Embracing Strength & Vulnerability In Eating Disorder Recovery

By Sarah Kinsel, Guest Contributor


A short while ago, just under 1 year, I was in a partial hospitalization program at Castlewood. In honor of Valentine's Day, clients were given a “self-love” challenge for 1 week. I tend to think these types of activities are far too Hallmark holiday for my preference, but I made a fair attempt to participate. At the end of the week, I was to reward my attempt in taking a chance on loving myself. Looking back on that time in my life, I had absolutely no way of knowing just how much would manifest from my attempts at self-love.

Last year’s practice in self-love became a lesson in how to simultaneously hold two things that seem like complete opposites: strength and vulnerability. A few times over the last nine months I’ve done my fair share of mucking up the progress I had made towards a consistent meal plan AND that doesn’t necessarily mean I had relapsed. In starting the work of loving myself last February, I had begun the foundation for what would turn into compassion for myself when things (bills, school, relationship, work, etc.) did not go how I felt they should have gone. Side stepping the meal plan did/does not mean I have failed, but it has become a beacon that things may be more difficult than I would let myself believe.

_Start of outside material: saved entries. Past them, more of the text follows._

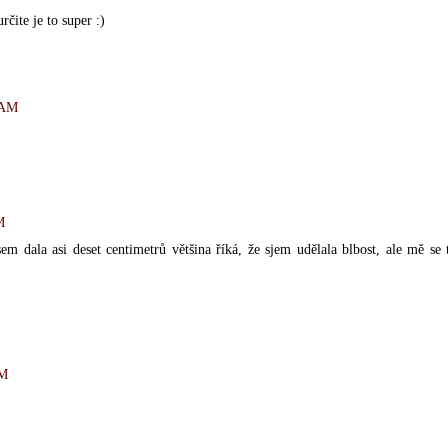
rčite je to super :)
 AM
M
em dala asi deset centimetrů většina říká, že sjem udělala blbost, ale mě se 
AM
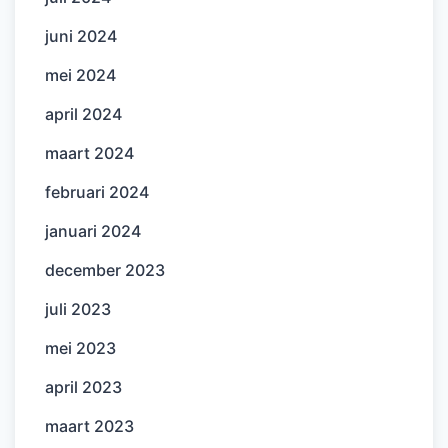
juni 2024
mei 2024
april 2024
maart 2024
februari 2024
januari 2024
december 2023
juli 2023
mei 2023
april 2023
maart 2023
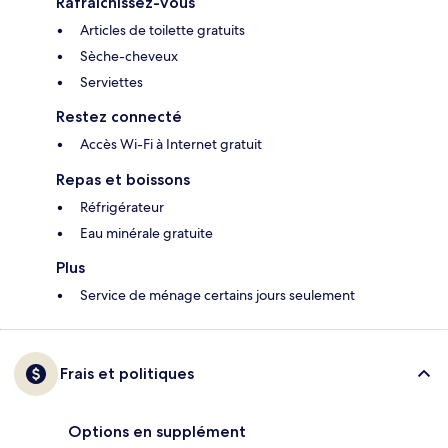
Rafraîchissez-vous
Articles de toilette gratuits
Sèche-cheveux
Serviettes
Restez connecté
Accès Wi-Fi à Internet gratuit
Repas et boissons
Réfrigérateur
Eau minérale gratuite
Plus
Service de ménage certains jours seulement
Frais et politiques
Options en supplément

Loving myself--believing in myself--has not been a decision I’ve made once and didn’t need to revisit; it has been moment-to-moment decisions and choices. It has been in the very cognizant choice to continue connecting and being present in my body, even if I was afraid of what my body was trying to tell me. It was in finding things and activities that I love, that I could do outside the eating disorder, that has given me so many opportunities to feel strong and resilient within myself, even though I was afraid of what being strong could mean.

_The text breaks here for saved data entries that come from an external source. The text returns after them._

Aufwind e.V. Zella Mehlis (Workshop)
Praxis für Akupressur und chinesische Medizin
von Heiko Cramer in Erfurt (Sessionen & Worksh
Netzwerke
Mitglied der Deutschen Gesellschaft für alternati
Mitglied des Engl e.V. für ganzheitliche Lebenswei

Sometimes that act of self-love has come down to stopping, just for a moment, to breathe, notice what I am genuinely feeling, and giving those feelings space to be heard and felt.

The last year has been amazing, even when it wasn’t. The bottom hasn’t fallen out all the times that my body’s nervous system was telling me the world was ending. In completing my Master's degree, I was able to grasp the line between self-care and avoidance through being productive. I had traveled pretty far from what my heart was telling me I wanted to do and, now, I have found my way back to myself. And that’s really the big ‘thing’…being strong AND vulnerable, because it’s far more likely that life, and those things, are not so black and white. Rather, strength and vulnerability together is like a spark that guides and grounds me as I continue in and through my recovery process.


Sarah Kinsel, based out of Maryland, just completed her Masters degree in clinical mental health counseling and is working within the thanatology sector of therapy. As an individual that has struggled with an eating disorder for 17 years, she is savoring the ways she has connected to her body more recently, and the strong resolve this connection has given her in her own recovery.